I have no complaints about the food, not the really delicious duck two ways ($39), served shredded moo-shu style as a confit with julienned vegetables and hoisin, and as a sliced, tender breast drizzled with chocolate orange sauce, accompanied by delightful crepes — spinach, buckwheat, scallion. Or the similarly prepared pork tenderloin ($38), just as rosy and moist, blanketed in an Asian mole seasoned with five-spice powder and topped with more shredded pig tostadas and gazpacho. We loved our fillet of black cod ($42) with Chinese broccoli and yuzu-butter sauce. In fact, the only dish that tanked was the oily, overpriced mountain of crispy spinach ($12, a side dish): the flash-fried leaves dissolve into instant absence on the tongue and leave greasy stains on the silk trousers. This spinach would make a statement as a garnish; as a $12 vegetable it's inscrutable.
I can complain, though, about annoying flaws that after 20 years of business ought to have been ironed out by China Grill management: the sadistic, slippery bowls everything is served in, upon which no utensil will balance, so you end up having to fish your spoons, forks, knives, and chopsticks, thoroughly drenched in sauce, out of your food every few minutes. And those chopsticks are pretty, but they're too polished to allow you to grip anything. I'll complain about temperature: The place is uncomfortably frigid, even packed full of heat-generating sorority girls.

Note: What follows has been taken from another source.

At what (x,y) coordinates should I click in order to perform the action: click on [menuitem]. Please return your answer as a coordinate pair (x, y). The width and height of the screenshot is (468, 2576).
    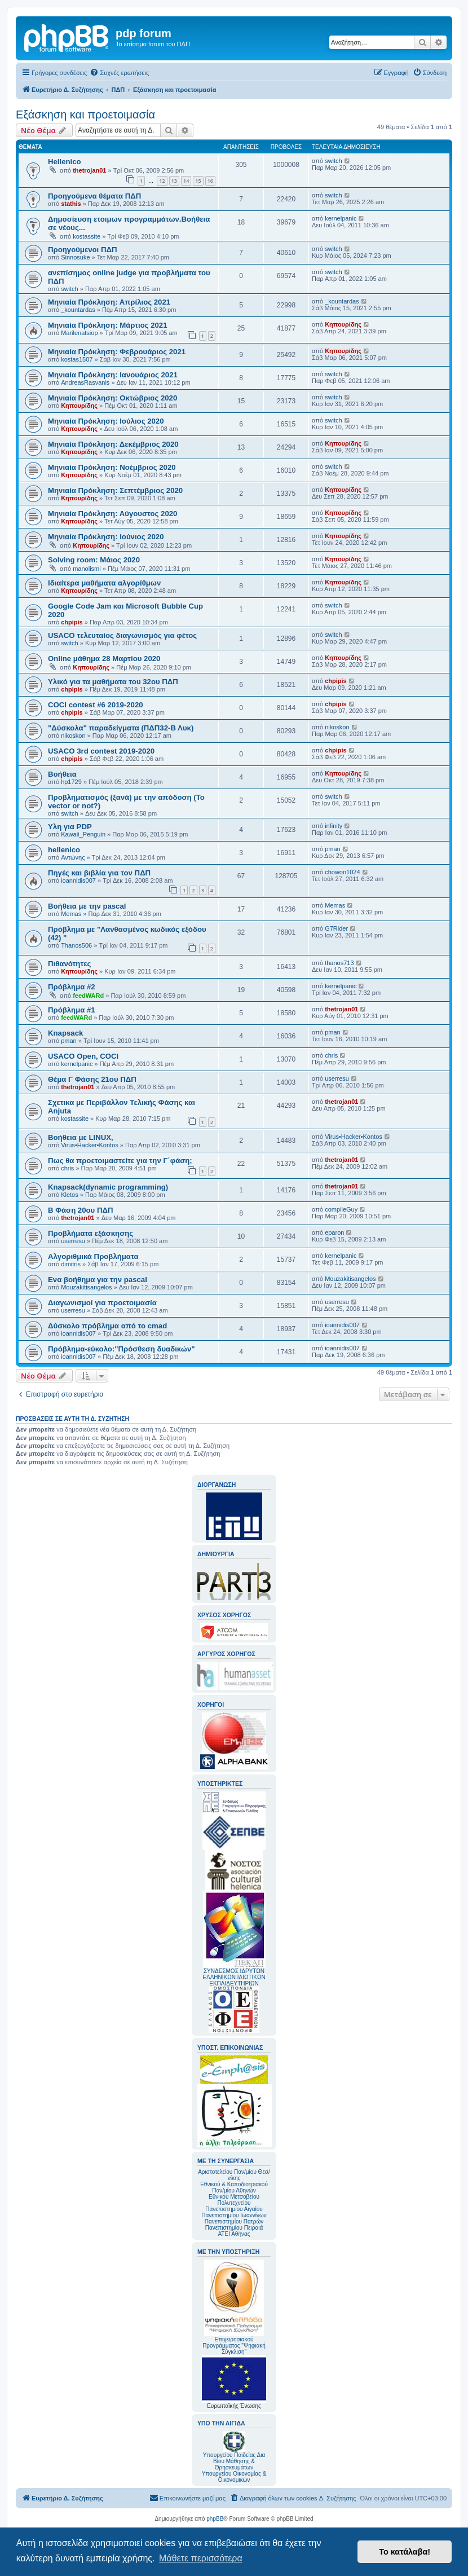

And while the "bananas in a box" for dessert ($11) allow for plenty of showmanship (your waiter flips the tall caramel tuile box sideways, cracks it open with a spoon, and tosses the revealed caramelized bananas, pastry cream, and caramel sauce together) — the tuile box is less tasty than the cardboard it's meant to simulate. Ditto cheesecake pot stickers ($11), served prettily in a bamboo steamer with five-spice chocolate dipping sauce — they're all show and no substance.
But this is theater, not dinner. God knows our little burg, now that the spring beakers have decamped for other beaches, could use some spit and polish, a few more cocktails made of Poire and pixie dust, an extra gaggle or two of wasp-waisted girls dressed in little gold skirts. I'm willing to pay full price for a ticket to a show like that.